The academics argue that the inquiry suggested by Vidal is a “witch hunt.”
Just like in Orban’s Hungary, Bolsonaro’s Brazil or Duda’s Poland, postcolonial and decolonial studies, the work on racial discrimination, gender studies and intersectionality are specifically targeted.
Vidal caused a stir last week when she blasted France’s education system in an interview on CNews TV channel. “I think that Islamo-leftism is eating away at our society as a whole, and universities are not immune and are part of our society,” the minister said.
Her remarks echoed ones made by Minister of National Education Jean-Michel Blanquer, who said in October 2020 that “Islamo-leftism” was “wreaking havoc” on the universities of France.
Vidal later explained that the proposed investigation would determine “what is academic research and what is activism and opinion.”
The minister further defended her stance in an interview with Le Journal du Dimanche, published on Saturday. Vidal said that the term ‘Islamo-leftism’ “reflects the feelings of our fellow citizens,” who believe that academic freedom and the freedom of expression are not being respected by French universities.

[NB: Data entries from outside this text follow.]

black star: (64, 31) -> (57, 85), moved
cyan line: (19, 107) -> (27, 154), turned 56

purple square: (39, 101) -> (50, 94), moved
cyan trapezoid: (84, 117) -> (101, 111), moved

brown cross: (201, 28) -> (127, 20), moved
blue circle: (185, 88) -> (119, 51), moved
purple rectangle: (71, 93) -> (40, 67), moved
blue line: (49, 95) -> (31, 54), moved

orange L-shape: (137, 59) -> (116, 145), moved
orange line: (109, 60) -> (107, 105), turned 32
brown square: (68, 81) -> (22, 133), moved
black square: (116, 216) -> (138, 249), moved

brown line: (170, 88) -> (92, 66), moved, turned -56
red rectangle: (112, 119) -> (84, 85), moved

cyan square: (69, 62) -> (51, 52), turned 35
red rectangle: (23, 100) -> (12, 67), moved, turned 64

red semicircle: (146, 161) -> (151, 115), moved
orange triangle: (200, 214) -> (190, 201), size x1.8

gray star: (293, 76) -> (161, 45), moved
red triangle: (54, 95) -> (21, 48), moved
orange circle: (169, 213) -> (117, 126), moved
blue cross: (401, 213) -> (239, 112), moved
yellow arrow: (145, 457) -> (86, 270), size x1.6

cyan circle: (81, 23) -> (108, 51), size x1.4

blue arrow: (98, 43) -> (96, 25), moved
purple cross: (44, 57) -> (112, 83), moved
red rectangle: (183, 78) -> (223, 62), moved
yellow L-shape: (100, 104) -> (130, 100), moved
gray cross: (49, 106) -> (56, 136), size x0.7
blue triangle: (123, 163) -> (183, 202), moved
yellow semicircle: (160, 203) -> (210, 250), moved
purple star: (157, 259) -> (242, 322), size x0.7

The inquiry will help to “protect the pluralism of ideas in the universities,” Vidal said, adding that “we can obviously have postcolonial studies in France or works on intersectionality.”

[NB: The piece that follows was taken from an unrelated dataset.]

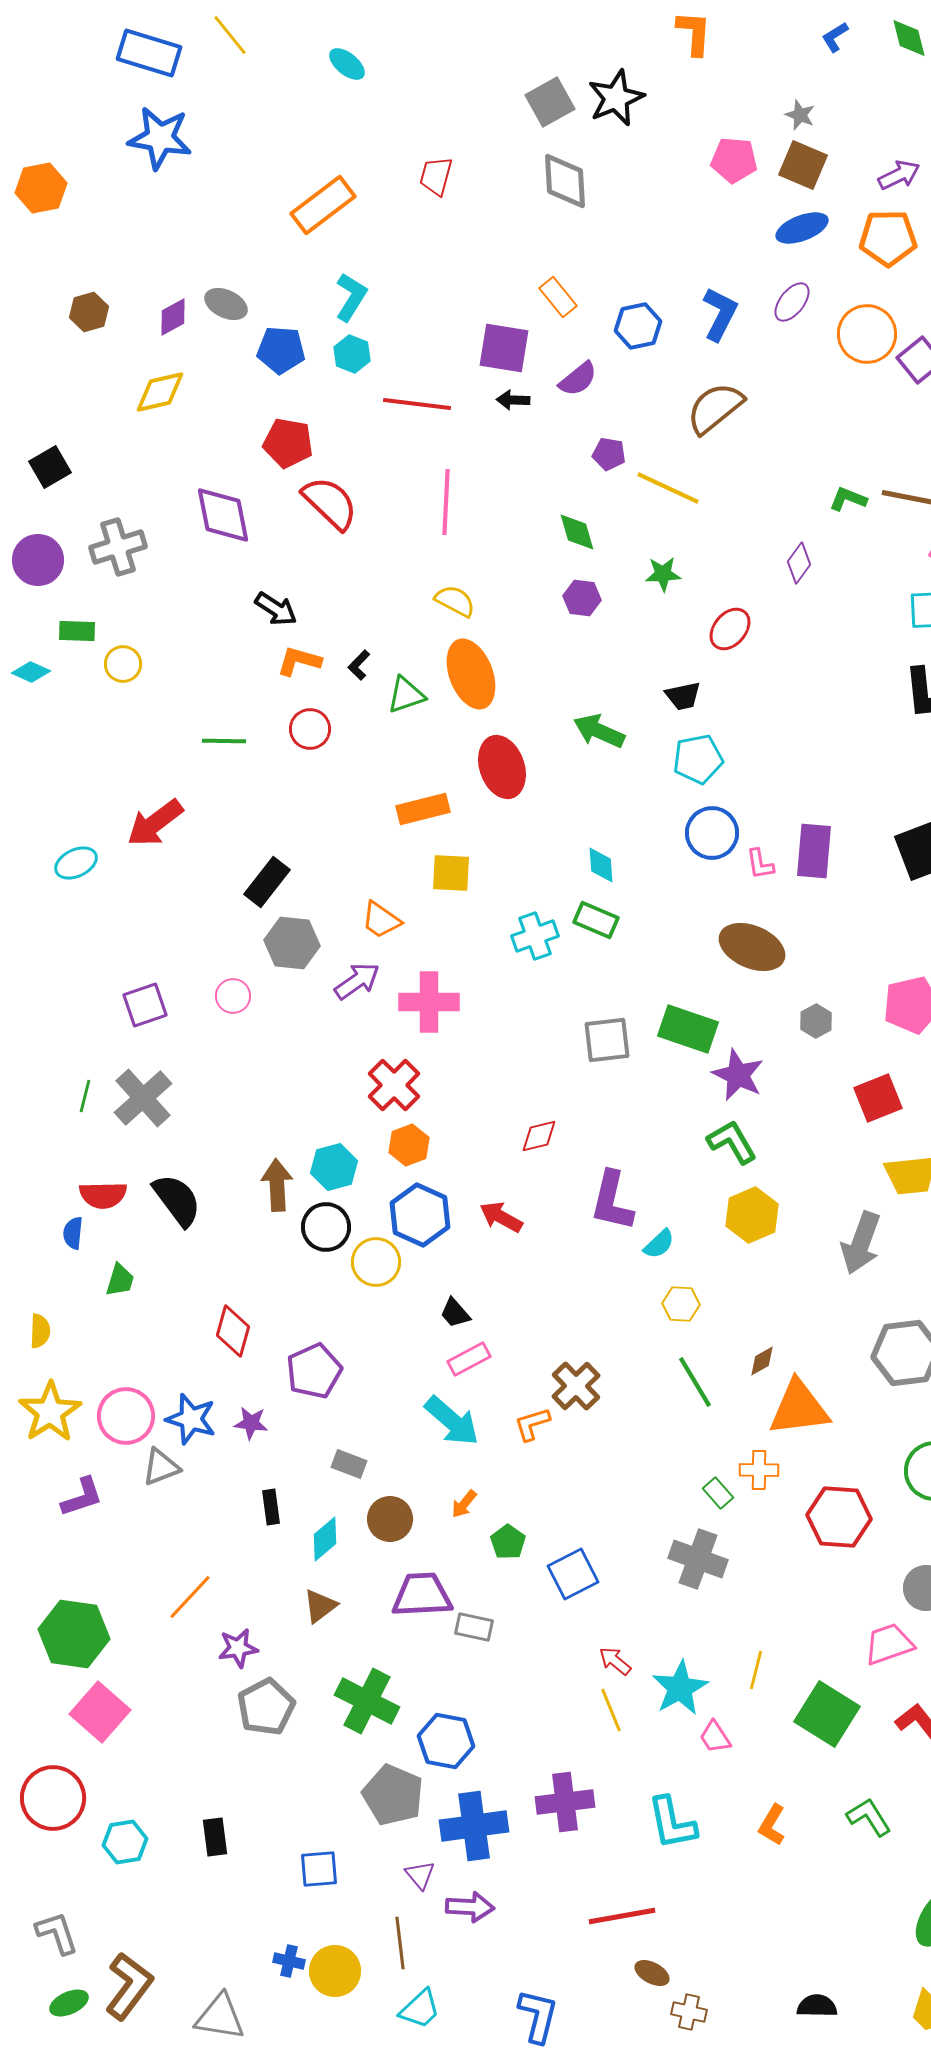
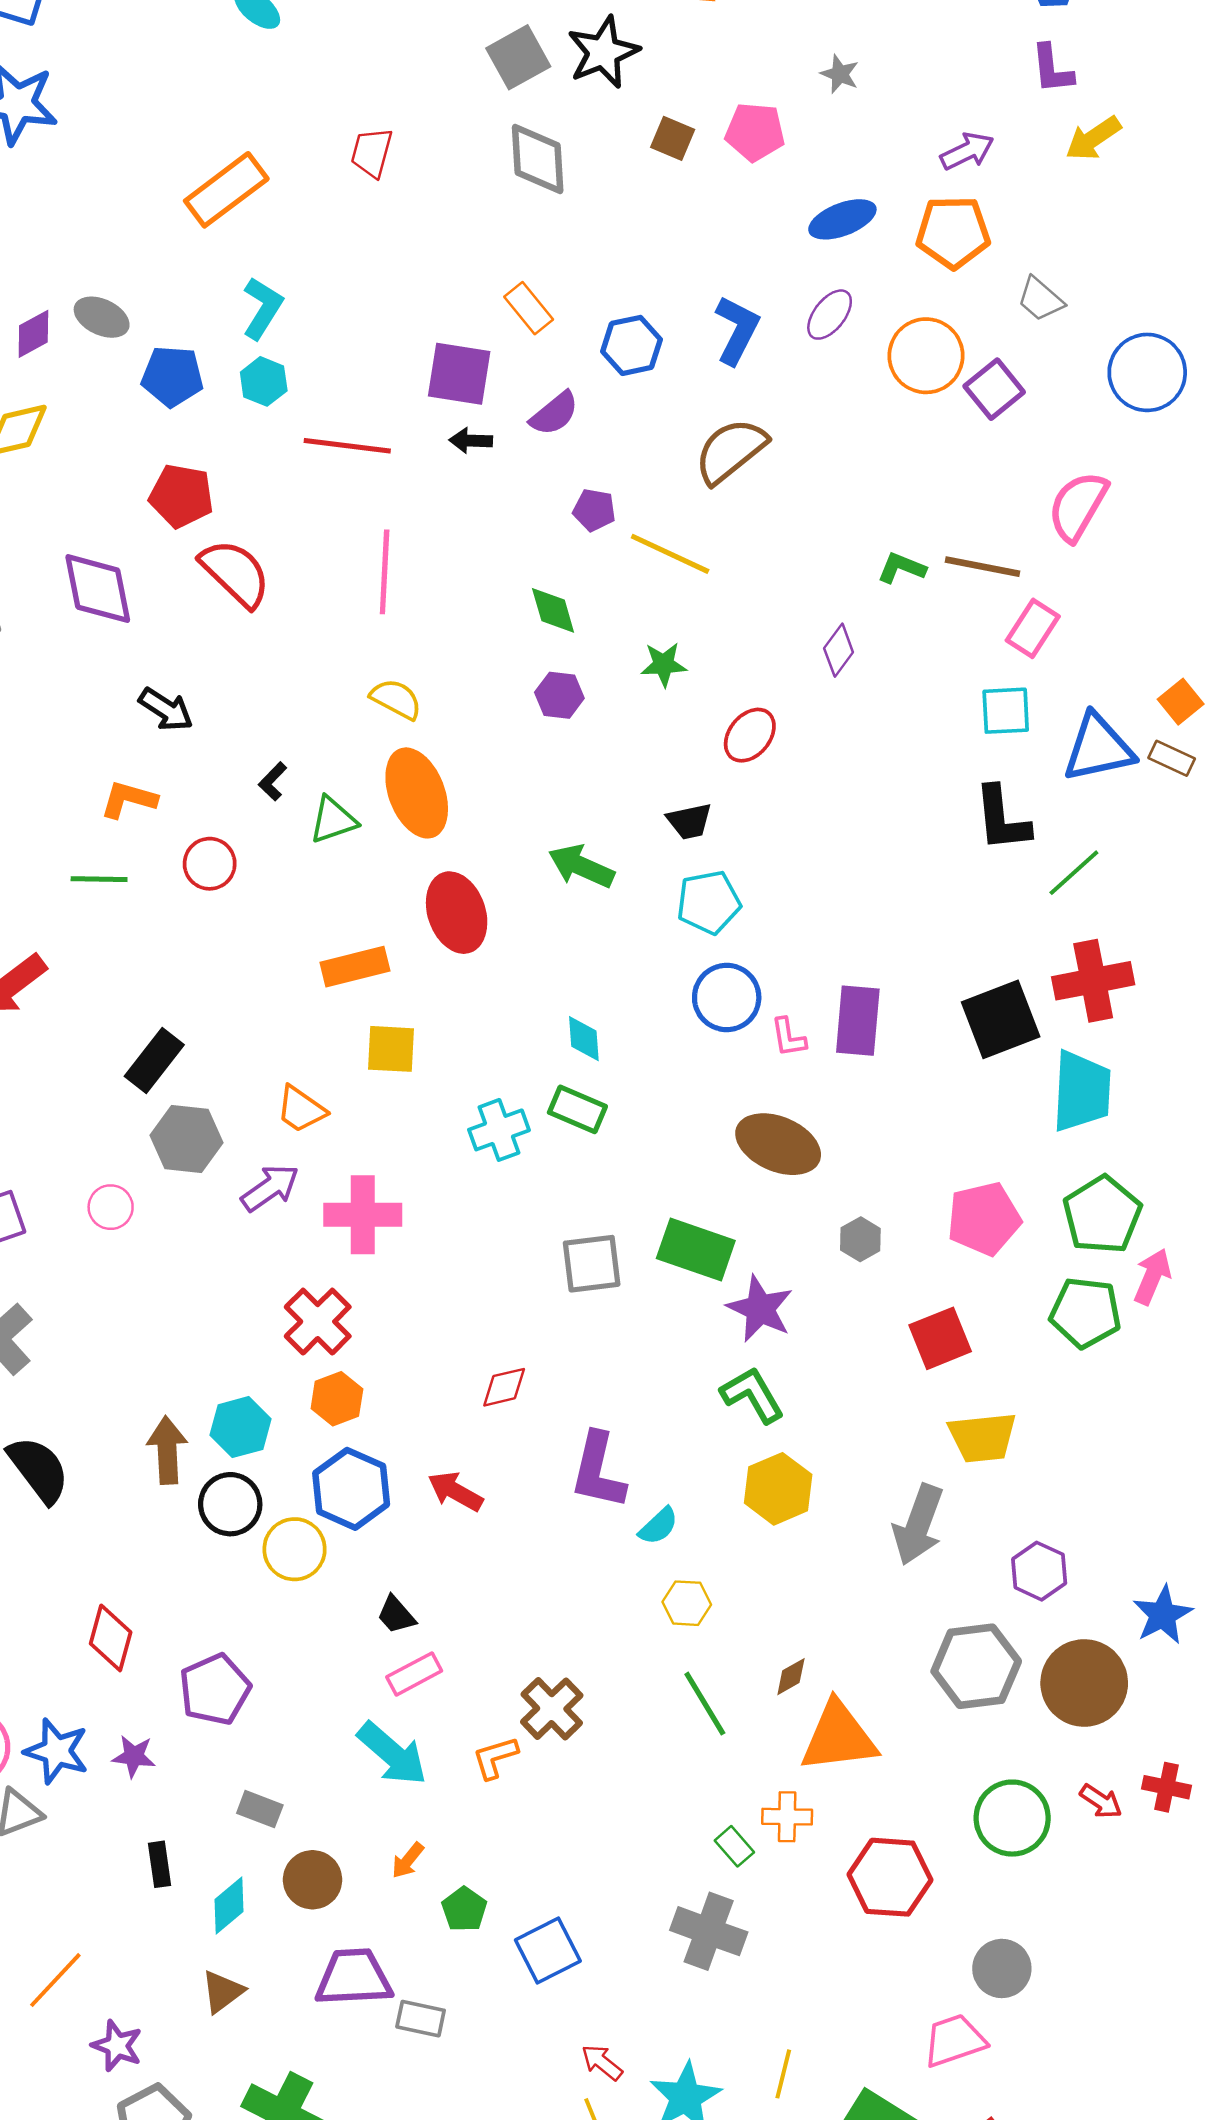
brown square: (803, 165) -> (673, 138), moved, size x0.7
orange L-shape: (299, 661) -> (129, 799), moved
purple star: (238, 1648) -> (117, 2046), turned 30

“What I want is for us to take on the debate,” Vidal said. “I want a rational and scientific approach to the subject.”
The debate over radicalism has been reignited after France was hit by a string of Islamist terrorist attacks last year. The government cracked down on mosques and NGOs that were suspected of spreading extremist views.
The lower house of France’s parliament approved a bill earlier this week that would give authorities more oversight and powers to combat ideas and practices deemed incompatible with the country’s core republican principles, like freedom of thought and secularism.
President Emmanuel Macron’s rhetoric on Islam has drawn criticism at home and abroad, sparking protests in Muslim-majority countries.